Che
.
W
e drink at the deserted tennis courts. Parker convinced Coach Fenton to give him the key for our Friday night tournaments last year, before the turn-the-lights-out initiative killed late-night tennis. You can’t play tennis with battery-operated lanterns. Which sucks. Because I kick ass at tennis. Instead, we sit in the backcourt on camp chairs and drink beer. And, tonight, talk about what the hell I’m going to do about these cakes. It’s ridiculudicrous, even if Parker doesn’t agree.
“Whoa. Whoa. Whoa.” Parker holds up his hand. “It’s cake, not hate mail. Chocolate and … pink … whatever flavor it was, it was damn good. Anyway, it’s just a challenge.” Parker tips back in his camp chair.
“As in you issued this challenge?” Why would he be going against me?
“No, man. It’s a challenge for the person baking them.”
“And that is …”
“Annelise.” He drains the rest of his beer in one go. “It’s so obvious. She’s trying to get me back.”
“I’m the one getting the cakes, not you.” I stare him down. Does he really believe the crap that’s coming out of his mouth?
“Doesn’t matter. What she wants is attention. And once everyone
is paying attention to her, she’s going to start texting me and calling me and she’s gonna try to sneak her way back into my life.”
“But you’re not interested. In Annelise.” I’ve got to know for sure.
“Exactly. I’ve got Jillian and the boys. Something important.” He pulls the label from his beer without ripping it.
“I don’t know. It’s gotta snow reindeers in the summertime before I’ll believe that Annelise baked even one of those cakes.”
“She’s paying someone.”
“I guess that could be true.” Annelise has unlimited funds, but I doubt she’d come up with such a complicated plan. To use me to get Parker back.
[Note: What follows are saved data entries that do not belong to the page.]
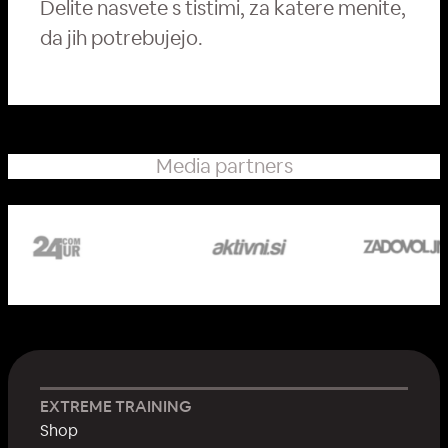
Delite nasvete s tistimi, za katere menite,
da jih potrebujejo.
Media partners
EXTREME TRAINING
Shop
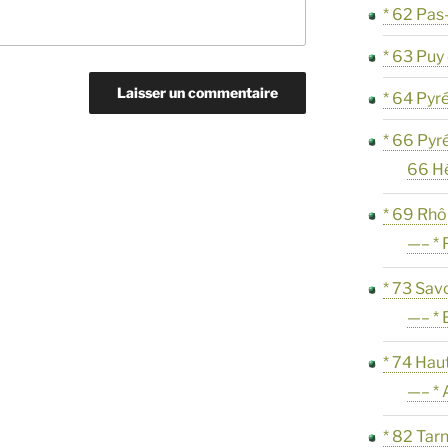
* 62 Pas
* 63 Pu
* 64 Pyr
* 66 Pyr
66 H
* 69 Rh
—– * 
* 73 Sav
—– * 
* 74 Hau
—– * 
* 82 Tar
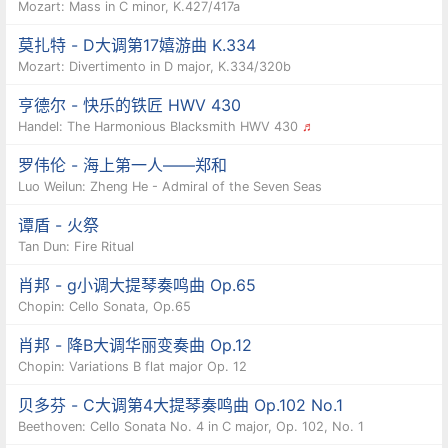
Mozart: Mass in C minor, K.427/417a
莫扎特 - D大调第17嬉游曲 K.334
Mozart: Divertimento in D major, K.334/320b
亨德尔 - 快乐的铁匠 HWV 430
Handel: The Harmonious Blacksmith HWV 430
♬
罗伟伦 - 海上第一人——郑和
Luo Weilun: Zheng He - Admiral of the Seven Seas
谭盾 - 火祭
Tan Dun: Fire Ritual
肖邦 - g小调大提琴奏鸣曲 Op.65
Chopin: Cello Sonata, Op.65
肖邦 - 降B大调华丽变奏曲 Op.12
Chopin: Variations B flat major Op. 12
贝多芬 - C大调第4大提琴奏鸣曲 Op.102 No.1
Beethoven: Cello Sonata No. 4 in C major, Op. 102, No. 1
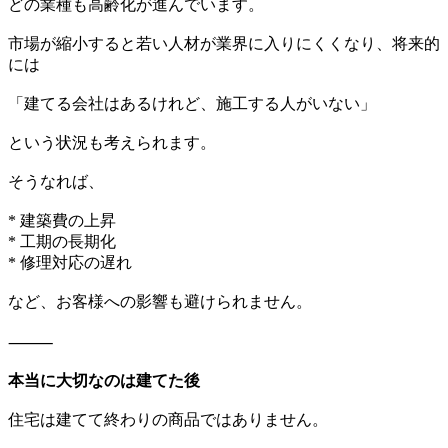
どの業種も高齢化が進んでいます。
市場が縮小すると若い人材が業界に入りにくくなり、将来的
には
「建てる会社はあるけれど、施工する人がいない」
という状況も考えられます。
そうなれば、
* 建築費の上昇
* 工期の長期化
* 修理対応の遅れ
など、お客様への影響も避けられません。
⸻
本当に大切なのは建てた後
住宅は建てて終わりの商品ではありません。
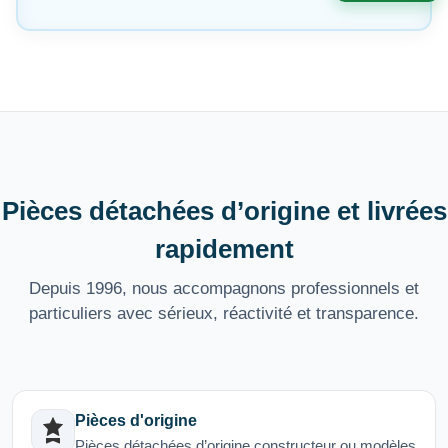
Pièces détachées d’origine et livrées
rapidement
Depuis 1996, nous accompagnons professionnels et
particuliers avec sérieux, réactivité et transparence.
Pièces d'origine
Pièces détachées d’origine constructeur ou modèles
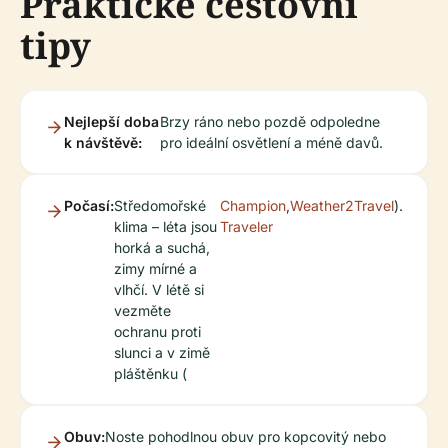
Praktické cestovní
tipy
Nejlepší doba
Brzy ráno nebo pozdě odpoledne
k návštěvě:
pro ideální osvětlení a méně davů.
Počasí:
Středomořské
Champion
,
Weather2Travel
).
klima – léta jsou
Traveler
horká a suchá,
zimy mírné a
vlhčí. V létě si
vezměte
ochranu proti
slunci a v zimě
pláštěnku (
Obuv:
Noste pohodlnou obuv pro kopcovitý nebo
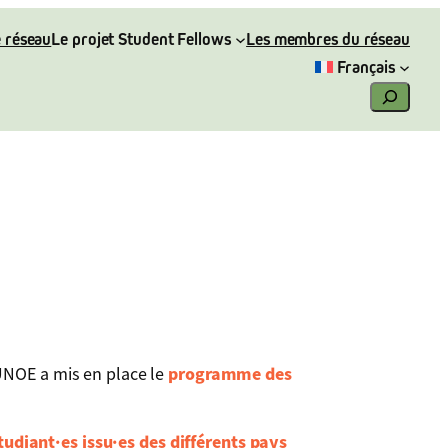
 réseau
Le projet Student Fellows
Les membres du réseau
Français
Search
UNOE a mis en place le
programme
des
diant·es issu·es des différents pays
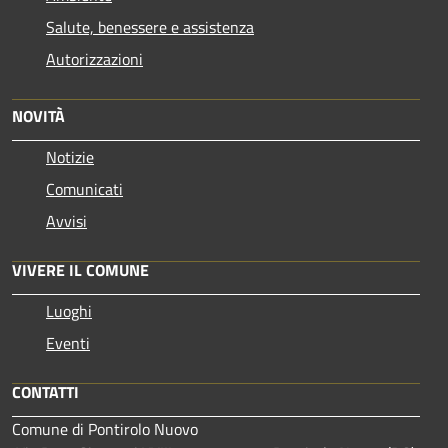
Salute, benessere e assistenza
Autorizzazioni
NOVITÀ
Notizie
Comunicati
Avvisi
VIVERE IL COMUNE
Luoghi
Eventi
CONTATTI
Comune di Pontirolo Nuovo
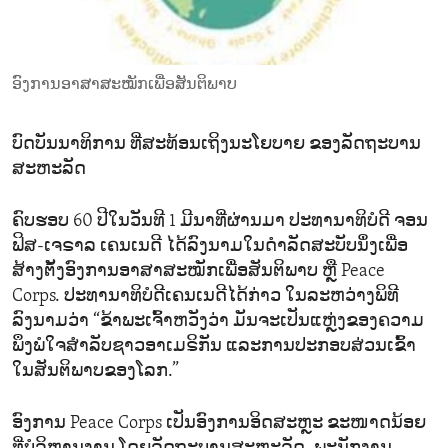
ENVIRONMENT AND HEALTH
IDEALS AND INSTITUTIONS
ອົງການອາສາສະໝັກເພື່ອສັນຕິພາບ
ບົດບັນນາທິການ ທີ່ສະທ້ອນເຖິງນະໂຍບາຍ ຂອງລັດຖະບານ
ສະຫະລັດ
ຄົບຮອບ 60 ປີໃນວັນທີ 1 ມີນາທີ່ຜ່ານມາ ປະທານາທິບໍດີ ຈອນ
ຟິສ-ເຈຣາລ ເຄນເນດີ ໄດ້ລົງນາມໃນດຳລັດສະບັບນຶ່ງເພື່ອ
ສ້າງຕັ້ງອົງການອາສາສະໝັກເພື່ອສັນຕິພາບ ຫຼື Peace
Corps. ປະທານາທິບໍດີເຄນເນດີໄດ້ກ່າວ ໃນລະຫວ່າງພິທີ
ລົງນາມວ່າ “ຂ້າພະເຈົ້າຫວັງວ່າ ມັນຈະເປັນແຫຼ່ງຂອງຄວາມ
ພຶງພໍໃຈສຳລັບຊາວອາເມຣິກັນ ແລະການປະກອບສ່ວນເຂົ້າ
ໃນສັນຕິພາບຂອງໂລກ.”
ອົງການ Peace Corps ເປັນອົງການອິດສະຫຼະ ຂະໜາດນ້ອຍ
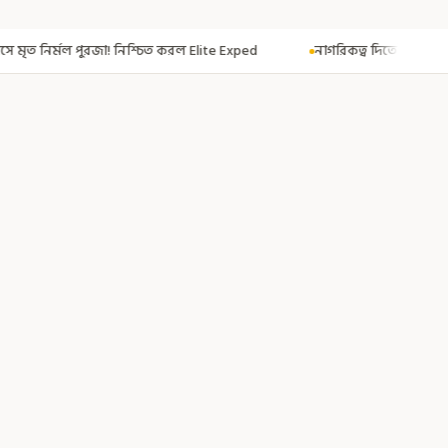
 করল Elite Exped
নাগরিকত্ব দিতেই CAA! ৩০০ মতুয়াকে নাগরিকত্বের সার্টিফিক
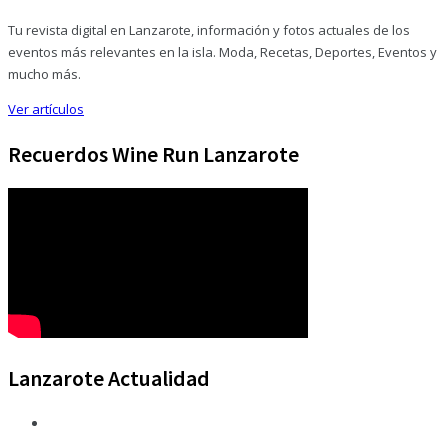
Tu revista digital en Lanzarote, información y fotos actuales de los
eventos más relevantes en la isla. Moda, Recetas, Deportes, Eventos y
mucho más.
Ver artículos
Recuerdos Wine Run Lanzarote
Lanzarote Actualidad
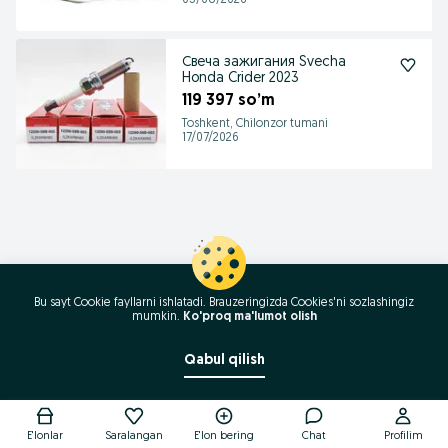
05/08/2026
Свеча зажигания Svecha
Honda Crider 2023
119 397 so’m
Toshkent, Chilonzor tumani
17/07/2026
Bu sayt Cookie fayllarni ishlatadi. Brauzeringizda Cookies'ni sozlashingiz
mumkin.
Ko'proq ma'lumot olish
Qabul qilish
Qo'ng'iroq / SMS
E'lonlar
Saralangan
E'lon bering
Chat
Profilim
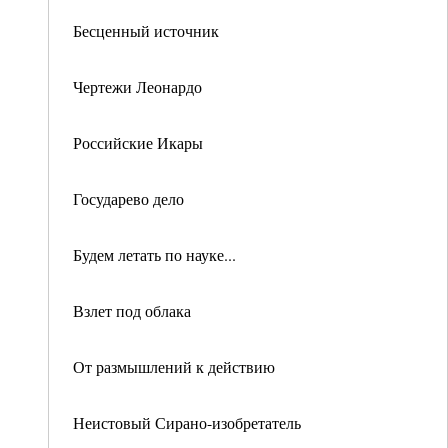
Бесценный источник
Чертежи Леонардо
Российские Икары
Государево дело
Будем летать по науке...
Взлет под облака
От размышлений к действию
Неистовый Сирано-изобретатель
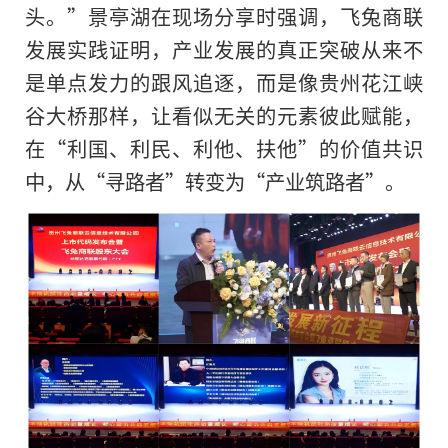
头。”景亭湖在现场分享时强调，飞兔商联
发展实践证明，产业发展的真正突破从来不
是单点发力的跟风追逐，而是像贵州花江峡
谷大桥那样，让看似无关的元素彼此赋能，
在“利国、利民、利他、扶他”的价值共识
中，从“寻路者”转变为“产业筑路者”。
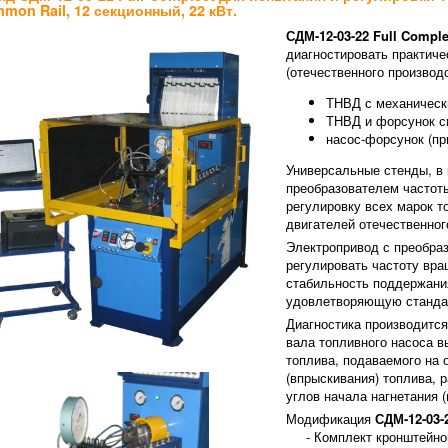
mon Rail, 12 секционный, 22 кВт.
СДМ-12-03-22 Full Comple
диагностировать практиче
(отечественного производс
ТНВД с механическ
ТНВД и форсунок с
насос-форсунок (пр
Универсальные стенды, в
преобразователем частоты
регулировку всех марок 
двигателей отечественног
Электропривод с преобраз
регулировать частоту вр
стабильность поддержани
удовлетворяющую стандар
Диагностика производитс
вала топливного насоса в
топлива, подаваемого на 
(впрыскивания) топлива, 
углов начала нагнетания 
Модификация
СДМ-12-03-2
- Комплект кронштейнов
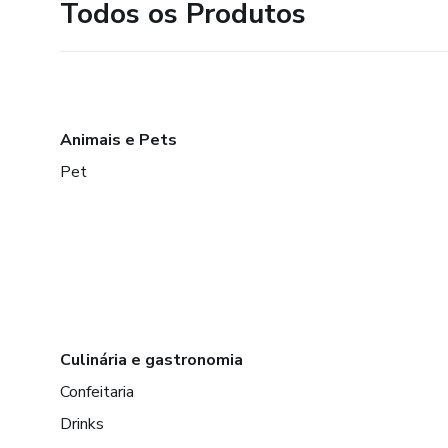
Todos os Produtos
Animais e Pets
Pet
Culinária e gastronomia
Confeitaria
Drinks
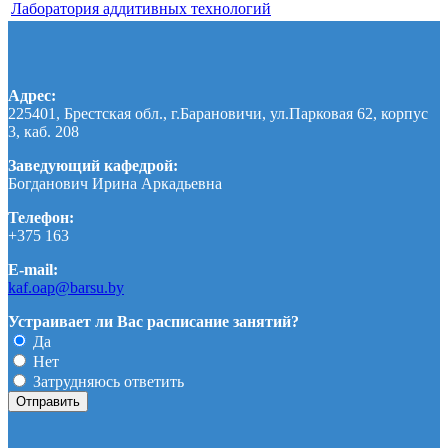
Лаборатория аддитивных технологий
Адрес:
225401, Брестская обл., г.Барановичи, ул.Парковая 62, корпус
3, каб. 208
Заведующий кафедрой:
Богданович Ирина Аркадьевна
Телефон:
+375 163
E-mail:
kaf.oap@barsu.by
Устраивает ли Вас расписание занятий?
Да
Нет
Затрудняюсь ответить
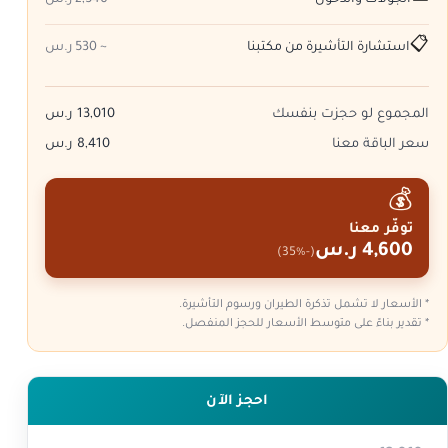
الجولات والدخول
~ 2,540 ر.س
📋
استشارة التأشيرة من مكتبنا
~ 530 ر.س
المجموع لو حجزت بنفسك
13,010 ر.س
سعر الباقة معنا
8,410 ر.س
💰
توفّر معنا
4,600 ر.س
(-35%)
* الأسعار لا تشمل تذكرة الطيران ورسوم التأشيرة.
* تقدير بناءً على متوسط الأسعار للحجز المنفصل.
احجز الآن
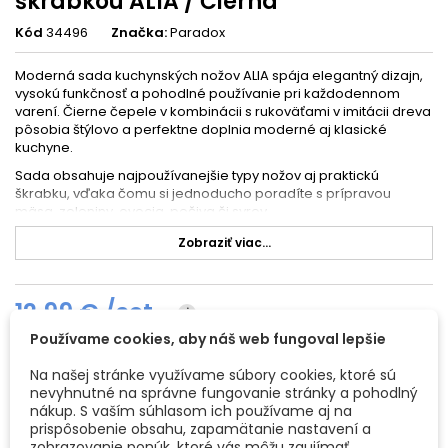
škrabkou ALIA / Čierna
Kód
34496
Značka:
Paradox
Moderná sada kuchynských nožov ALIA spája elegantný dizajn,
vysokú funkčnosť a pohodlné používanie pri každodennom
varení. Čierne čepele v kombinácii s rukoväťami v imitácii dreva
pôsobia štýlovo a perfektne doplnia moderné aj klasické
kuchyne.
Sada obsahuje najpoužívanejšie typy nožov aj praktickú
škrabku, vďaka čomu si jednoducho poradíte s prípravou
mäsa, zeleniny, ovocia, pečiva či syrov.
Zobraziť viac...
✅ Sada obsahuje 5 praktických nožov +
škrabku
12,99 € /set
i
V balení nájdete:
Používame cookies, aby náš web fungoval lepšie
✔️ šéfkuchársky nôž
Vložiť do košíka
Množstvo

✔️ univerzálny nôž
Na našej stránke využívame súbory cookies, ktoré sú
nevyhnutné na správne fungovanie stránky a pohodlný
✔️ nôž na pečivo
nákup. S vaším súhlasom ich používame aj na
12. 8. 2026
Predpokladaný dátum doručenia
-
.
✔️ malý kuchynský nôž
prispôsobenie obsahu, zapamätanie nastavení a
zobrazovanie ponúk, ktoré vás môžu zaujímať.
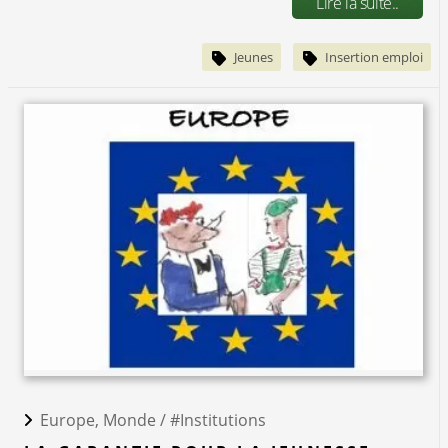
Lire la suite..
Jeunes
Insertion emploi
Europe, Monde /
#Institutions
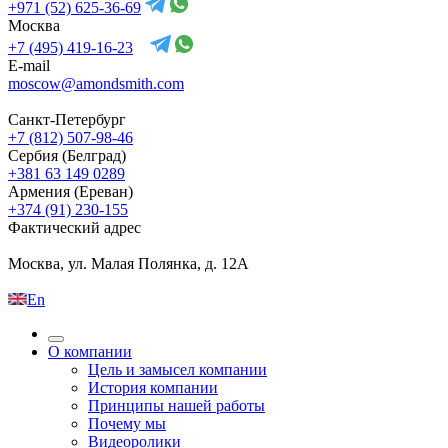
+971 (52) 625-36-69
Москва
+7 (495) 419-16-23
E-mail
moscow@amondsmith.com
Санкт-Петербург
+7 (812) 507-98-46
Сербия (Белград)
+381 63 149 0289
Армения (Ереван)
+374 (91) 230-155
Фактический адрес
Москва, ул. Малая Полянка, д. 12А
En
О компании
Цель и замысел компании
История компании
Принципы нашей работы
Почему мы
Видеоролики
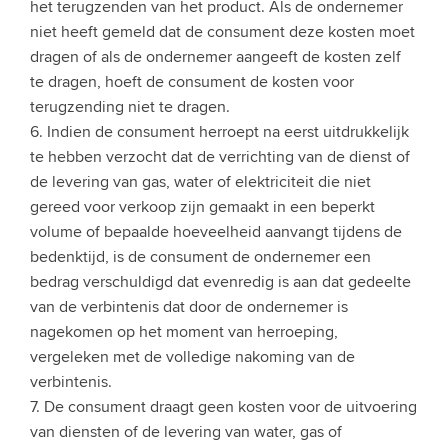
het terugzenden van het product. Als de ondernemer
niet heeft gemeld dat de consument deze kosten moet
dragen of als de ondernemer aangeeft de kosten zelf
te dragen, hoeft de consument de kosten voor
terugzending niet te dragen.
6. Indien de consument herroept na eerst uitdrukkelijk
te hebben verzocht dat de verrichting van de dienst of
de levering van gas, water of elektriciteit die niet
gereed voor verkoop zijn gemaakt in een beperkt
volume of bepaalde hoeveelheid aanvangt tijdens de
bedenktijd, is de consument de ondernemer een
bedrag verschuldigd dat evenredig is aan dat gedeelte
van de verbintenis dat door de ondernemer is
nagekomen op het moment van herroeping,
vergeleken met de volledige nakoming van de
verbintenis.
7. De consument draagt geen kosten voor de uitvoering
van diensten of de levering van water, gas of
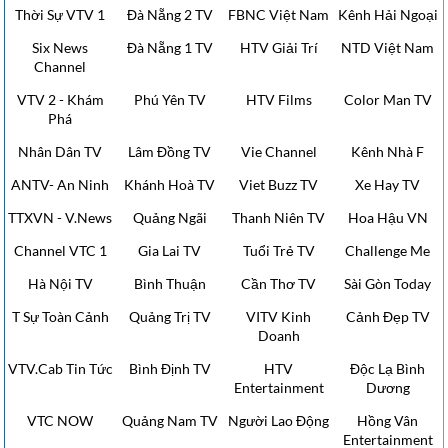
Thời Sự VTV 1
Đà Nẵng 2 TV
FBNC Việt Nam
Kênh Hải Ngoại
Six News
Đà Nẵng 1 TV
HTV Giải Trí
NTD Việt Nam
Channel
VTV 2 - Khám
Phú Yên TV
HTV Films
Color Man TV
Phá
Nhân Dân TV
Lâm Đồng TV
Vie Channel
Kênh Nhà F
ANTV- An Ninh
Khánh Hoà TV
Viet Buzz TV
Xe Hay TV
TTXVN - V.News
Quảng Ngãi
Thanh Niên TV
Hoa Hậu VN
Channel VTC 1
Gia Lai TV
Tuổi Trẻ TV
Challenge Me
Hà Nội TV
Bình Thuận
Cần Thơ TV
Sài Gòn Today
T Sự Toàn Cảnh
Quảng Trị TV
VITV Kinh
Cảnh Đẹp TV
Doanh
VTV.Cab Tin Tức
Bình Định TV
HTV
Độc Lạ Bình
Entertainment
Dương
VTC NOW
Quảng Nam TV
Người Lao Động
Hồng Vân
Entertainment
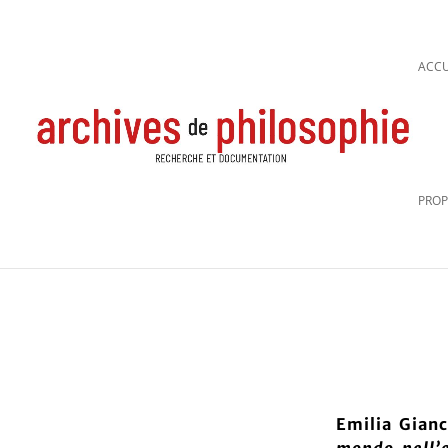
ACCU
PROP
Emilia Gianc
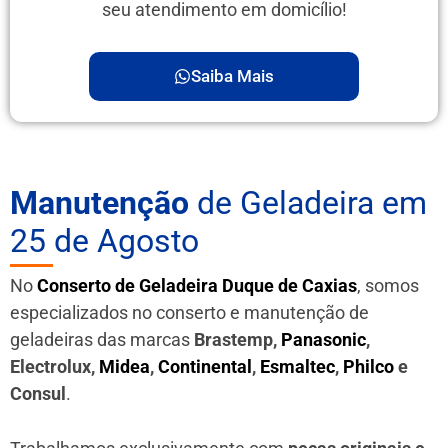
seu atendimento em domicílio!
Saiba Mais
Manutenção
de Geladeira em
25 de Agosto
No
Conserto de Geladeira Duque de Caxias
, somos
especializados no conserto e manutenção de
geladeiras das marcas
Brastemp,
Panasonic
,
Electrolux,
Midea
,
Continental
,
Esmaltec
,
Philco
e
Consul
.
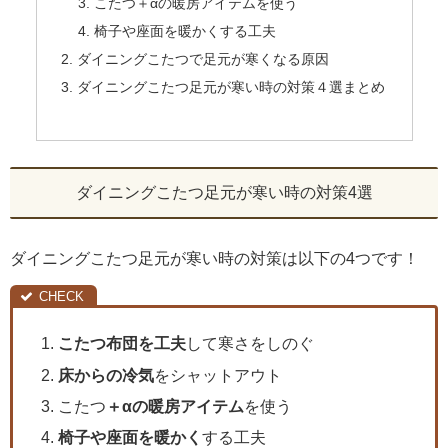
こたつ＋αの暖房アイテムを使う
椅子や座面を暖かくする工夫
ダイニングこたつで足元が寒くなる原因
ダイニングこたつ足元が寒い時の対策４選まとめ
ダイニングこたつ足元が寒い時の対策4選
ダイニングこたつ足元が寒い時の対策は以下の4つです！
こたつ布団を工夫
して寒さをしのぐ
床からの冷気
をシャットアウト
こたつ
＋αの暖房アイテム
を使う
椅子や座面を暖かく
する工夫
Am I the ass under Don Quixote’s butt? “You know what, I’m not going to be the ass end of this joke.”
“Challenge.”
“I’m going to talk to her. I’ll be straight up—she doesn’t have a chance with you so she can stop playing sugar fairy with me.”
“No … man … no. You don’t get it.” Parker cracks his second beer as he winds up his lecture voice. He starts in on how we can use this to our advantage.
“Wait,” I interrupt. “Maybe you didn’t hear me. I’m stopping this thing. I’ve got junior high girls taking pictures of me with the cake. They want to know what’s on my iPod. It’s like they finished their vampire books and they see me as their new Edward. Dude. They made a Facebook page. They’re posting photos of me on it. And there’s like two hundred and twenty-seven fans.”
“Even better. One thousand, one hundred and thirty-five more dollars.” Parker tells me that is what 227 fans at five dollars per fan will add to our fund-raising efforts via the hockey tournament. “I never thought I’d hear you complain about too much action.”
“Frick. Dude. This is over.” I chuck my beer bottle into the pine trees and stand up. I can’t reason with him. He’s turned into one of them. A guy with a cause.
“Sit. There’s something in this for you.”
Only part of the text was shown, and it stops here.